Among her other professional affiliations, Dr. Healy has served on the board of governors of the American College of Cardiology and has been president of the American Federation of Clinical Research (1983-84) and was chairman of its public policy committee for several years. She was president of the American Heart Association in 1988-1989 and has served as a member of its board of directors since 1983. As AHA president, she initiated a women's minority leadership task force and a women and heart disease program that took hold in affiliates nationwide.
She is a member of the Institute of Medicine of NAS. In 1989 she was elected as a member of the board of overseers of Harvard College and has served on the board of trustees of Vassar College. She has also been chairman of the Ohio Council on Research and Economic Development, and served on several other advisory committees and boards, including the Ohio Board of Regents.
Dr. Healy has been active in several Federal advisory groups. Until her NIH appointment, she was a member of the advisory committee to the NIH director. She has been a member of the White House Science Council and chairman of the advisory panel for new developments in biotechnology of the Office of Technology Assessment of the U.S. Congress and a member of the NASA Life Sciences Strategic Planning Study Committee. In 1990 she was appointed to the President's Council of Advisers on Science and Technology (PCAST) and served as its vice chairman. She also chaired the advisory panel for basic research for the 1990s of the Office of Technology Assessment, and served on the special medical advisory committee of the Department of Veterans Affairs.

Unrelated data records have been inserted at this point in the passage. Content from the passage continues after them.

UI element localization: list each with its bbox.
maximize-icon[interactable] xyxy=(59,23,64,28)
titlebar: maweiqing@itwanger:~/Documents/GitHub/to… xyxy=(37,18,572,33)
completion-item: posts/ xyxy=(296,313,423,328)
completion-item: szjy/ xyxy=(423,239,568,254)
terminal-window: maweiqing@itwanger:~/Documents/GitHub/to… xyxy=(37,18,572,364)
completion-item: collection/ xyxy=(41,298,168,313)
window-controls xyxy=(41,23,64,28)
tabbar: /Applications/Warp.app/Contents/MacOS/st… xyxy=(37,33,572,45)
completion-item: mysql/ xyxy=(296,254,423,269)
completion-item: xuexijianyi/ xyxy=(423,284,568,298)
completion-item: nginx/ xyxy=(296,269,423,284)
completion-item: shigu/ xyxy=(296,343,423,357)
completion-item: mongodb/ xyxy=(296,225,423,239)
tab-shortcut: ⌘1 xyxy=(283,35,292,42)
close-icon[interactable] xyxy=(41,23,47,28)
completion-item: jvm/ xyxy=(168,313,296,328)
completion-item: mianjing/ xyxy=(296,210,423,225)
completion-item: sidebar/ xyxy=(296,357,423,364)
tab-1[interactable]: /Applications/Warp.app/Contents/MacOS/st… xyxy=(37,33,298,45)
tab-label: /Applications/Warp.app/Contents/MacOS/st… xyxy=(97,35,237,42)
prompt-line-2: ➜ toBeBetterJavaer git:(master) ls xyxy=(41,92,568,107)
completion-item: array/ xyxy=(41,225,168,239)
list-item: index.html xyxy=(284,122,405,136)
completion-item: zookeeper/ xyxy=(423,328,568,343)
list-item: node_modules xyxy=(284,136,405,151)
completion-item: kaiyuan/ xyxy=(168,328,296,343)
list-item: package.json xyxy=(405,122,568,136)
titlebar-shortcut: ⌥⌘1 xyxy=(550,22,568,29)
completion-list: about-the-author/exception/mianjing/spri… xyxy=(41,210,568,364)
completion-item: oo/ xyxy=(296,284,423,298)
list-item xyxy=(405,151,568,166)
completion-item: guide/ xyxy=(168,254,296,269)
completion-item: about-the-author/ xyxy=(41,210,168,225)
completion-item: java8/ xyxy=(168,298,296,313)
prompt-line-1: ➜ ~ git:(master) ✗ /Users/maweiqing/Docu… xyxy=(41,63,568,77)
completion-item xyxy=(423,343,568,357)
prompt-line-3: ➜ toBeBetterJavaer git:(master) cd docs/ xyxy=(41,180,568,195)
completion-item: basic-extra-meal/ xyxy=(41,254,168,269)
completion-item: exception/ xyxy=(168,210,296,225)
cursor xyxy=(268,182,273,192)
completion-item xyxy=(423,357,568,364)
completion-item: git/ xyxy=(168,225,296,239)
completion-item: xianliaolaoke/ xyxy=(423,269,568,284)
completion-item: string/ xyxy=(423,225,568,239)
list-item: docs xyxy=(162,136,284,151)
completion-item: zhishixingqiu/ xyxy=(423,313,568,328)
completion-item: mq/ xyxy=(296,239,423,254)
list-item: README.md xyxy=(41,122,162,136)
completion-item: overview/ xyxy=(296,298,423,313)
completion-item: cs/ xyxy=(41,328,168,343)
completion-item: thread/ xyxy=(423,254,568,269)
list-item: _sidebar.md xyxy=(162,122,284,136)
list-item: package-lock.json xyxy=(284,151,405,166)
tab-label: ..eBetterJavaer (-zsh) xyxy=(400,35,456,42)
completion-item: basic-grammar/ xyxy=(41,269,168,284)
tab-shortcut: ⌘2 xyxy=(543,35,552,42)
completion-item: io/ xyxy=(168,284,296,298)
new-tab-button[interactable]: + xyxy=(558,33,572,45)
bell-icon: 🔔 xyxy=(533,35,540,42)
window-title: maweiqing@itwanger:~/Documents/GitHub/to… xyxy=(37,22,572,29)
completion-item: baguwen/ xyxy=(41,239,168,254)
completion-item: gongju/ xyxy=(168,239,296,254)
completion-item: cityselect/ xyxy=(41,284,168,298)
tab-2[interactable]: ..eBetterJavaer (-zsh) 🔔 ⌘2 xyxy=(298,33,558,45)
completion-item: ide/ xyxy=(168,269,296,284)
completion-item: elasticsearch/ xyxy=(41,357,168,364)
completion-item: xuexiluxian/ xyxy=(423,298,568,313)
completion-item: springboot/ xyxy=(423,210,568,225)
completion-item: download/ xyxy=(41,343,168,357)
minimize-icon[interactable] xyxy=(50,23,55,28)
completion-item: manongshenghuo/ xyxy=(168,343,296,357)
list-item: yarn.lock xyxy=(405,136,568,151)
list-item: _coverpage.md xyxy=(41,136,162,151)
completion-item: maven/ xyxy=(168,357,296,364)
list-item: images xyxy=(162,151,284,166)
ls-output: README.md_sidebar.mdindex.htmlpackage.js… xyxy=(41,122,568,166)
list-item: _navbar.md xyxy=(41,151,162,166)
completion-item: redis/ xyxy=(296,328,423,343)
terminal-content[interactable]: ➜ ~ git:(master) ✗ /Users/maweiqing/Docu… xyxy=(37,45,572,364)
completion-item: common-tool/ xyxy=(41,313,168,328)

She received her bachelor's degree from Vassar College in 1965, and her M.D., cum laude, from Harvard Medical School in June 1970. She completed training in internal medicine and cardiology at Johns Hopkins School of Medicine.
Dr. Healy has written extensively in the areas of cardiovascular research and medicine, and has served on the editorial boards of numerous scientific journals.
She stepped down as director of NIH on June 30, 1993, to return to the Cleveland Clinic in Ohio. Dr. Healy was dean of the Ohio State University Medical School and President and Chief Executive Officer of the American Red Cross.